=== Records provided ===
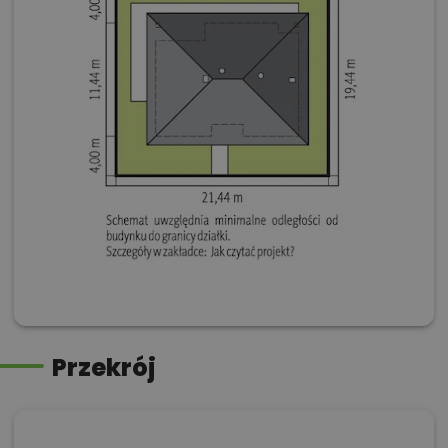
Przekrój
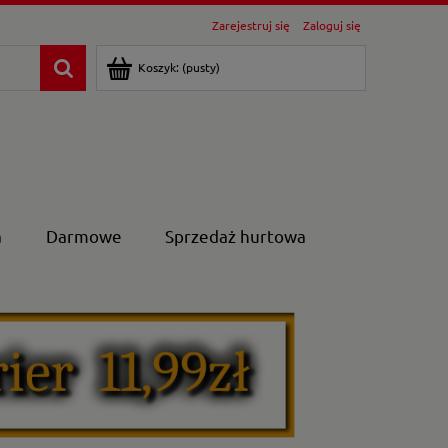
Zarejestruj się
Zaloguj się
Koszyk:
(pusty)
a
Darmowe
Sprzedaż hurtowa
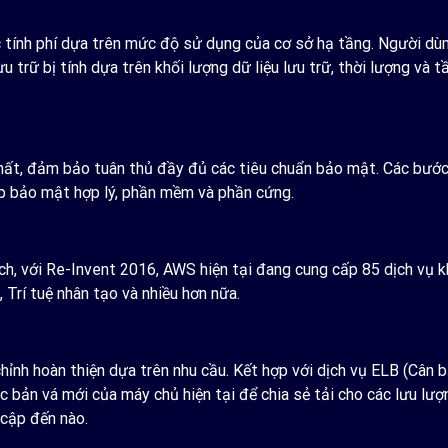
c tính phí dựa trên mức độ sử dụng của cơ sở hạ tầng. Người dùng
ưu trữ bị tính dựa trên khối lượng dữ liệu lưu trữ, thời lượng và
ất, đảm bảo tuân thủ đầy đủ các tiêu chuẩn bảo mật. Các bước 
p bảo mật hợp lý, phần mềm và phần cứng.
ch, với Re-Invent 2016, AWS hiện tại đang cung cấp 85 dịch vụ k
 Trí tuệ nhân tạo và nhiều hơn nữa.
ỉnh hoàn thiện dựa trên nhu cầu. Kết hợp với dịch vụ ELB (Cân b
 bản vá mới của máy chủ hiện tại để chia sẻ tải cho các lưu lượ
 cập đến nào.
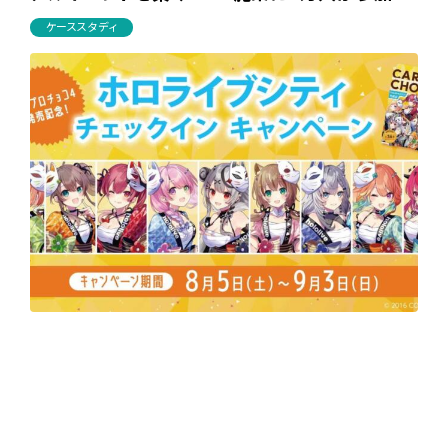
ケーススタディ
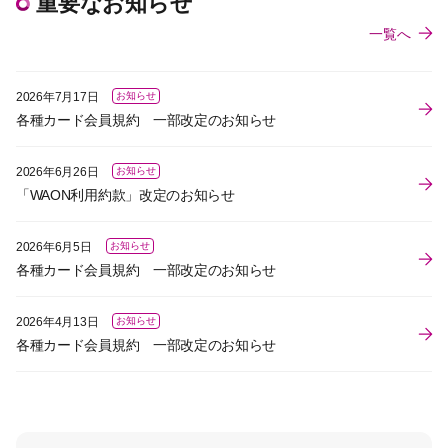
重要なお知らせ
一覧へ
2026年7月17日
お知らせ
各種カード会員規約 一部改定のお知らせ
2026年6月26日
お知らせ
「WAON利用約款」改定のお知らせ
2026年6月5日
お知らせ
各種カード会員規約 一部改定のお知らせ
2026年4月13日
お知らせ
各種カード会員規約 一部改定のお知らせ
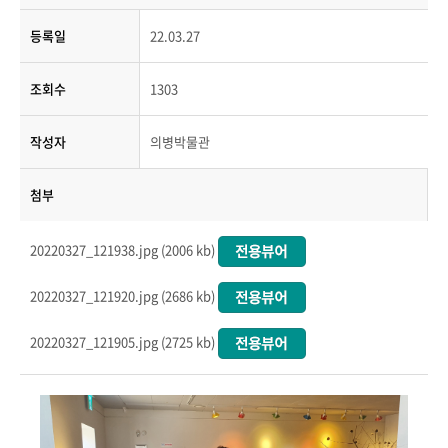
등록일
22.03.27
조회수
1303
작성자
의병박물관
첨부
20220327_121938.jpg (2006 kb)
20220327_121920.jpg (2686 kb)
20220327_121905.jpg (2725 kb)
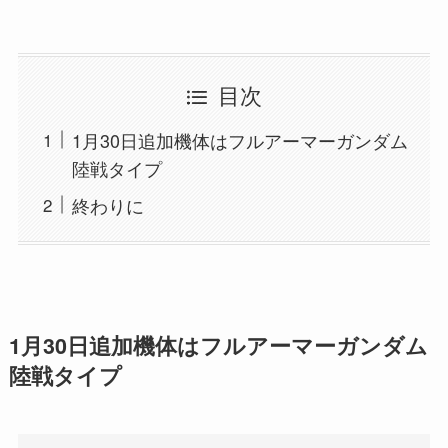
目次
1月30日追加機体はフルアーマーガンダム
陸戦タイプ
終わりに
1月30日追加機体はフルアーマーガンダム
陸戦タイプ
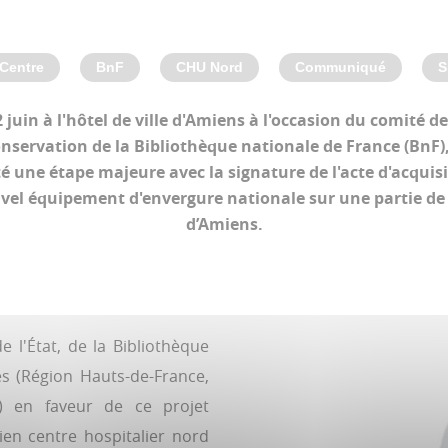
Centre
BnF
CHU Nord
Communiqué
S
juin à l'hôtel de ville d'Amiens à l'occasion du comité 
onservation de la Bibliothèque nationale de France (BnF)
é une étape majeure avec la signature de l'acte d'acquisi
ouvel équipement d'envergure nationale sur une partie d
d’Amiens.
 l'État, de la Bibliothèque
les (Région Hauts-de-France,
) en faveur de ce projet
cien centre hospitalier nord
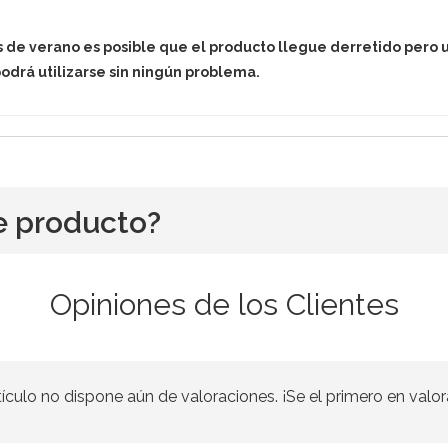
s de verano es posible que el producto llegue derretido per
odrá utilizarse sin ningún problema.
e producto?
Opiniones de los Clientes
tículo no dispone aún de valoraciones. ¡Se el primero en valor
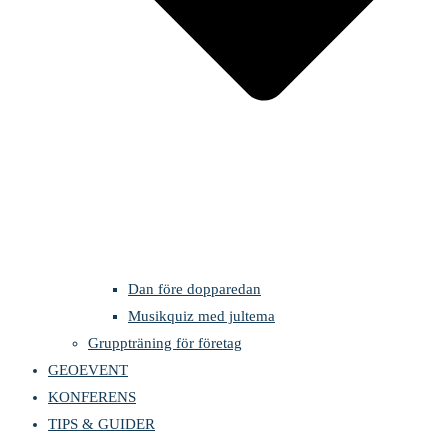
Dan före dopparedan
Musikquiz med jultema
Gruppträning för företag
GEOEVENT
KONFERENS
TIPS & GUIDER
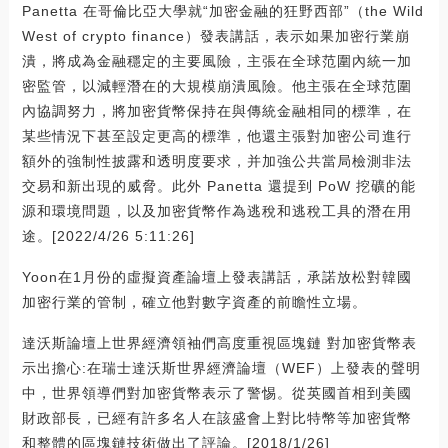
Panetta 在哥倫比亞大學就“加密金融的狂野西部”（the Wild
West of crypto finance）發表講話，表示如果加密行業崩
潰，將成為金融穩定的主要風險，主張在全球范圍內統一加
密監管，以減輕潛在的大規模崩潰風險。他主張在全球范圍
內協調努力，將加密貨幣保持在與傳統金融相同的標準，在
某些情況下甚至設定更高的標準，他還主張對加密公司進行
額外的強制性披露和透明度要求，并加強公共當局檢測非法
交易和新出現的威脅。此外 Panetta 還提到 PoW 挖礦的能
源和環境問題，以及加密貨幣作為逃稅和逃稅工具的潛在用
途。[2022/4/26 5:11:26]
Yoon在1月份的虛擬資產論壇上發表講話，承諾放松對韓國
加密行業的管制，確立他對數字資產的前瞻性立場。
達沃斯論壇上世界經濟領袖們高度重視區塊鏈 對加密貨幣表
示出擔心:在瑞士達沃斯世界經濟論壇（WEF）上發表的聲明
中，世界領導們對加密貨幣表示了警惕。從英國首相到美國
財政部長，已經有許多名人在該盛會上對比特幣等加密貨幣
和整體的區塊鏈技術做出了評論。[2018/1/26]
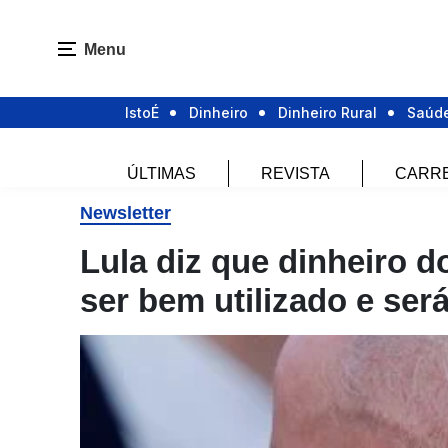
Menu
IstoÉ
Dinheiro
Dinheiro Rural
Saúd
ÚLTIMAS
REVISTA
CARR
Newsletter
Lula diz que dinheiro d
ser bem utilizado e se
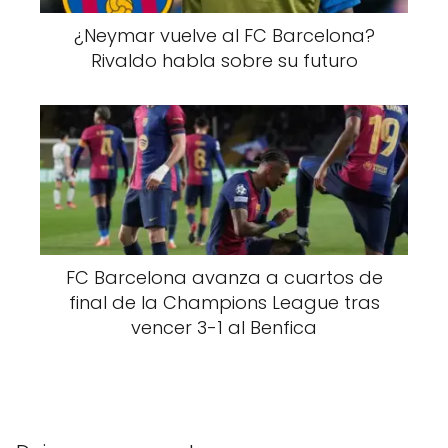
¿Neymar vuelve al FC Barcelona?
Rivaldo habla sobre su futuro
FC Barcelona avanza a cuartos de
final de la Champions League tras
vencer 3-1 al Benfica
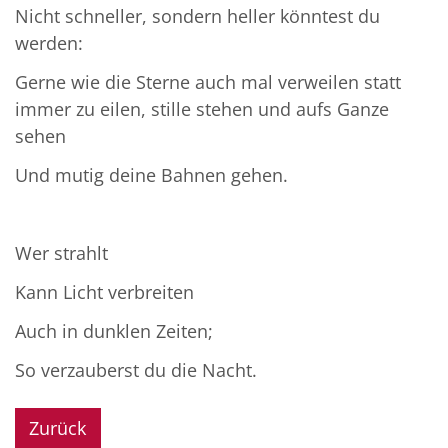
Nicht schneller, sondern heller könntest du
werden:
Gerne wie die Sterne auch mal verweilen statt
immer zu eilen, stille stehen und aufs Ganze
sehen
Und mutig deine Bahnen gehen.
Wer strahlt
Kann Licht verbreiten
Auch in dunklen Zeiten;
So verzauberst du die Nacht.
Zurück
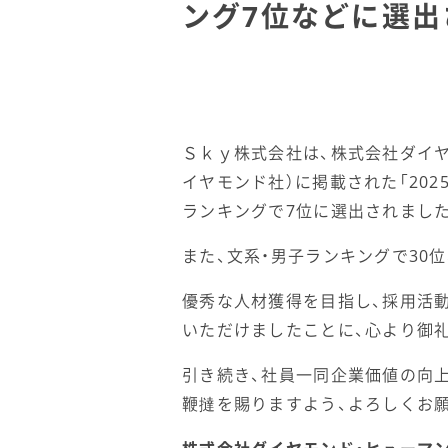
ング7位などに選出
Ｓｋｙ株式会社は、株式会社ダイヤ
イヤモンド社）に掲載された「202
ランキングで7位に選出されまし
また、文系・男子ランキングで30
優秀な人材獲得を目指し、採用活動
いただけましたことに、心より御
引き続き、社員一同企業価値の向
鞭撻を賜りますよう、よろしくお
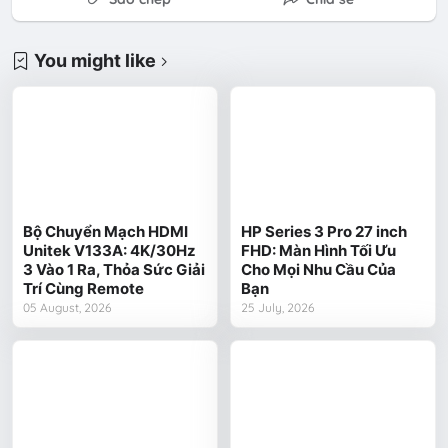
You might like
Bộ Chuyển Mạch HDMI
HP Series 3 Pro 27 inch
Unitek V133A: 4K/30Hz
FHD: Màn Hình Tối Ưu
3 Vào 1 Ra, Thỏa Sức Giải
Cho Mọi Nhu Cầu Của
Trí Cùng Remote
Bạn
05 August, 2026
25 July, 2026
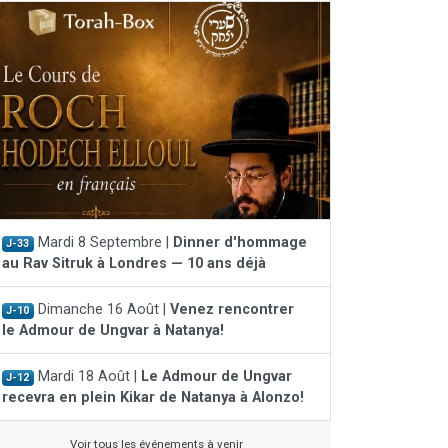
Mardi 8 Septembre |
Dinner d'hommage
J-33
au Rav Sitruk à Londres — 10 ans déjà
Dimanche 16 Août |
Venez rencontrer
J-10
le Admour de Ungvar à Natanya!
Mardi 18 Août |
Le Admour de Ungvar
J-12
recevra en plein Kikar de Natanya à Alonzo!
Voir tous les événements à venir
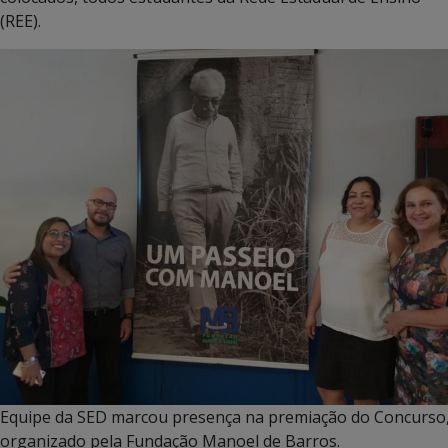
(REE).
Equipe da SED marcou presença na premiação do Concurso
organizado pela Fundação Manoel de Barros.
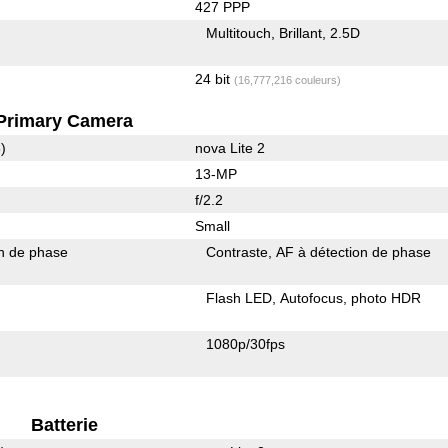
427 PPP
Multitouch
Brillant
2.5D
24 bit
(16,777,216 couleurs)
Primary Camera
)
nova Lite 2
13-MP
f/2.2
Small
on de phase
Contraste
AF à détection de phase
Flash LED
Autofocus
photo HDR
1080p/30fps
Batterie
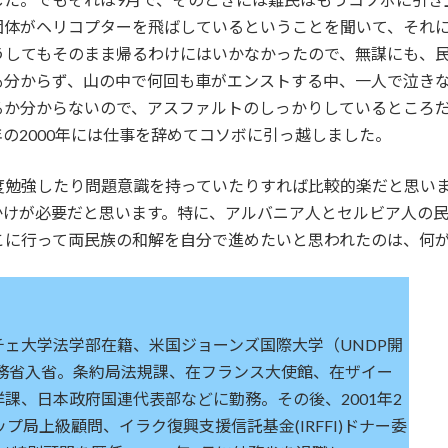
団体がヘリコプターを飛ばしているということを聞いて、それ
してもそのまま帰るわけにはいかなかったので、無謀にも、民
も分からず、山の中で何回も車がエンストする中、一人で泣き
るか分からないので、アスファルトのしっかりしているところ
の2000年には仕事を辞めてコソボに引っ越しました。
度勉強したり問題意識を持っていたりすれば比較的楽だと思い
かけが必要だと思います。特に、アルバニア人とセルビア人の
こに行って両民族の和解を自分で進めたいと思われたのは、何が
ェ大学法学部在籍、米国ジョーンズ国際大学（UNDP開
外務省入省。条約局法規課、在フランス大使館、在ザイー
課、日本政府国連代表部などに勤務。その後、2001年2
プ局上級顧問、イラク復興支援信託基金(IRFFI)ドナー委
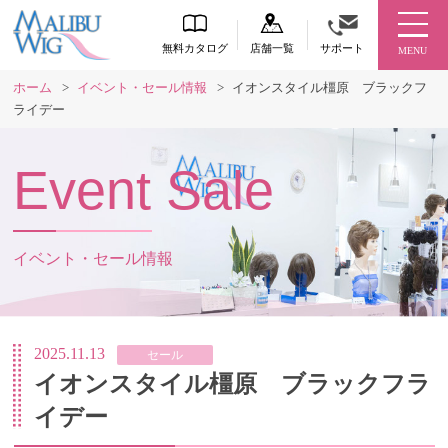
無料カタログ
店舗一覧
サポート
MENU
ホーム
>
イベント・セール情報
>
イオンスタイル橿原 ブラックフ
ライデー
Event Sale
イベント・セール情報
2025.11.13
セール
イオンスタイル橿原 ブラックフラ
イデー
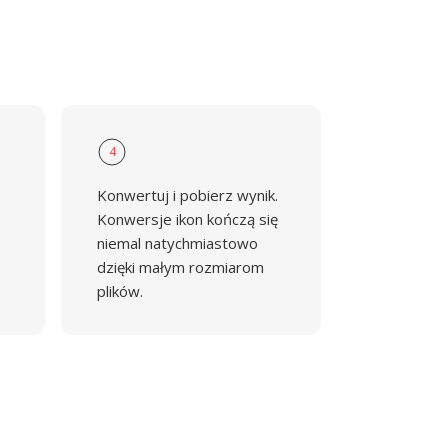
4
Konwertuj i pobierz wynik.
Konwersje ikon kończą się
niemal natychmiastowo
dzięki małym rozmiarom
plików.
===
Task prompt ▸
The result should be the full set of entries above, restated exactly and without images.

Output ▸
Przekrój
Zarejestruj się
Zaloguj się
Koszyk:
(pusty)
a
Darmowe
Sprzedaż hurtowa
c tính phí dựa trên mức độ sử dụng của cơ sở hạ tầng. Người dùng
ưu trữ bị tính dựa trên khối lượng dữ liệu lưu trữ, thời lượng và
ất, đảm bảo tuân thủ đầy đủ các tiêu chuẩn bảo mật. Các bước 
p bảo mật hợp lý, phần mềm và phần cứng.
ch, với Re-Invent 2016, AWS hiện tại đang cung cấp 85 dịch vụ k
 Trí tuệ nhân tạo và nhiều hơn nữa.
ỉnh hoàn thiện dựa trên nhu cầu. Kết hợp với dịch vụ ELB (Cân b
 bản vá mới của máy chủ hiện tại để chia sẻ tải cho các lưu lượ
 cập đến nào.
ケーススタディ
重要なお知らせ
一覧へ
2026年7月17日
お知らせ
各種カード会員規約 一部改定のお知らせ
2026年6月26日
お知らせ
「WAON利用約款」改定のお知らせ
2026年6月5日
お知らせ
各種カード会員規約 一部改定のお知らせ
2026年4月13日
お知らせ
各種カード会員規約 一部改定のお知らせ
등록일
22.03.27
조회수
1303
작성자
의병박물관
첨부
20220327_121938.jpg (2006 kb)
20220327_121920.jpg (2686 kb)
20220327_121905.jpg (2725 kb)
目次
1月30日追加機体はフルアーマーガンダム
陸戦タイプ
終わりに
1月30日追加機体はフルアーマーガンダム
陸戦タイプ
Centre
BnF
CHU Nord
Communiqué
S
juin à l'hôtel de ville d'Amiens à l'occasion du comité 
onservation de la Bibliothèque nationale de France (BnF)
é une étape majeure avec la signature de l'acte d'acquisi
ouvel équipement d'envergure nationale sur une partie d
d’Amiens.
 l'État, de la Bibliothèque
les (Région Hauts-de-France,
) en faveur de ce projet
cien centre hospitalier nord
s de verano es posible que el producto llegue derretido per
odrá utilizarse sin ningún problema.
e producto?
Opiniones de los Clientes
tículo no dispone aún de valoraciones. ¡Se el primero en valor
Dan före dopparedan
Musikquiz med jultema
Gruppträning för företag
GEOEVENT
KONFERENS
TIPS & GUIDER
Panetta 在哥倫比亞大學就“加密金融的狂野西部”（the Wild
West of crypto finance）發表講話，表示如果加密行業崩
潰，將成為金融穩定的主要風險，主張在全球范圍內統一加
密監管，以減輕潛在的大規模崩潰風險。他主張在全球范圍
內協調努力，將加密貨幣保持在與傳統金融相同的標準，在
某些情況下甚至設定更高的標準，他還主張對加密公司進行
額外的強制性披露和透明度要求，并加強公共當局檢測非法
交易和新出現的威脅。此外 Panetta 還提到 PoW 挖礦的能
源和環境問題，以及加密貨幣作為逃稅和逃稅工具的潛在用
途。[2022/4/26 5:11:26]
Yoon在1月份的虛擬資產論壇上發表講話，承諾放松對韓國
加密行業的管制，確立他對數字資產的前瞻性立場。
達沃斯論壇上世界經濟領袖們高度重視區塊鏈 對加密貨幣表
示出擔心:在瑞士達沃斯世界經濟論壇（WEF）上發表的聲明
中，世界領導們對加密貨幣表示了警惕。從英國首相到美國
財政部長，已經有許多名人在該盛會上對比特幣等加密貨幣
和整體的區塊鏈技術做出了評論。[2018/1/26]
Menu
IstoÉ
Dinheiro
Dinheiro Rural
Saúd
ÚLTIMAS
REVISTA
CARR
Newsletter
Lula diz que dinheiro d
ser bem utilizado e se
¿Neymar vuelve al FC Barcelona?
Rivaldo habla sobre su futuro
FC Barcelona avanza a cuartos de
final de la Champions League tras
vencer 3-1 al Benfica
Nicht schneller, sondern heller könntest du
werden:
Gerne wie die Sterne auch mal verweilen statt
immer zu eilen, stille stehen und aufs Ganze
sehen
Und mutig deine Bahnen gehen.
Wer strahlt
Kann Licht verbreiten
Auch in dunklen Zeiten;
So verzauberst du die Nacht.
Zurück
ング7位などに選出
Ｓｋｙ株式会社は、株式会社ダイヤ
イヤモンド社）に掲載された「202
ランキングで7位に選出されまし
また、文系・男子ランキングで30
優秀な人材獲得を目指し、採用活動
いただけましたことに、心より御
引き続き、社員一同企業価値の向
鞭撻を賜りますよう、よろしくお
You might like
Bộ Chuyển Mạch HDMI
HP Series 3 Pro 27 inch
Unitek V133A: 4K/30Hz
FHD: Màn Hình Tối Ưu
3 Vào 1 Ra, Thỏa Sức Giải
Cho Mọi Nhu Cầu Của
Trí Cùng Remote
Bạn
05 August, 2026
25 July, 2026
Mardi 8 Septembre |
Dinner d'hommage
J-33
au Rav Sitruk à Londres — 10 ans déjà
Dimanche 16 Août |
Venez rencontrer
J-10
le Admour de Ungvar à Natanya!
Mardi 18 Août |
Le Admour de Ungvar
J-12
recevra en plein Kikar de Natanya à Alonzo!
Voir tous les événements à venir
(REE).
Equipe da SED marcou presença na premiação do Concurso
organizado pela Fundação Manoel de Barros.
427 PPP
Multitouch
Brillant
2.5D
24 bit
(16,777,216 couleurs)
Primary Camera
)
nova Lite 2
13-MP
f/2.2
Small
on de phase
Contraste
AF à détection de phase
Flash LED
Autofocus
photo HDR
1080p/30fps
Batterie
団体がヘリコプターを飛ばしているということを聞いて、それ
してもそのまま帰るわけにはいかなかったので、無謀にも、民
も分からず、山の中で何回も車がエンストする中、一人で泣き
るか分からないので、アスファルトのしっかりしているところ
の2000年には仕事を辞めてコソボに引っ越しました。
度勉強したり問題意識を持っていたりすれば比較的楽だと思い
かけが必要だと思います。特に、アルバニア人とセルビア人の
こに行って両民族の和解を自分で進めたいと思われたのは、何が
ェ大学法学部在籍、米国ジョーンズ国際大学（UNDP開
外務省入省。条約局法規課、在フランス大使館、在ザイー
課、日本政府国連代表部などに勤務。その後、2001年2
プ局上級顧問、イラク復興支援信託基金(IRFFI)ドナー委
無料カタログ
店舗一覧
サポート
MENU
ホーム
>
イベント・セール情報
>
イオンスタイル橿原 ブラックフ
ライデー
Event Sale
イベント・セール情報
2025.11.13
セール
イオンスタイル橿原 ブラックフラ
イデー
4
Konwertuj i pobierz wynik.
Konwersje ikon kończą się
niemal natychmiastowo
dzięki małym rozmiarom
plików.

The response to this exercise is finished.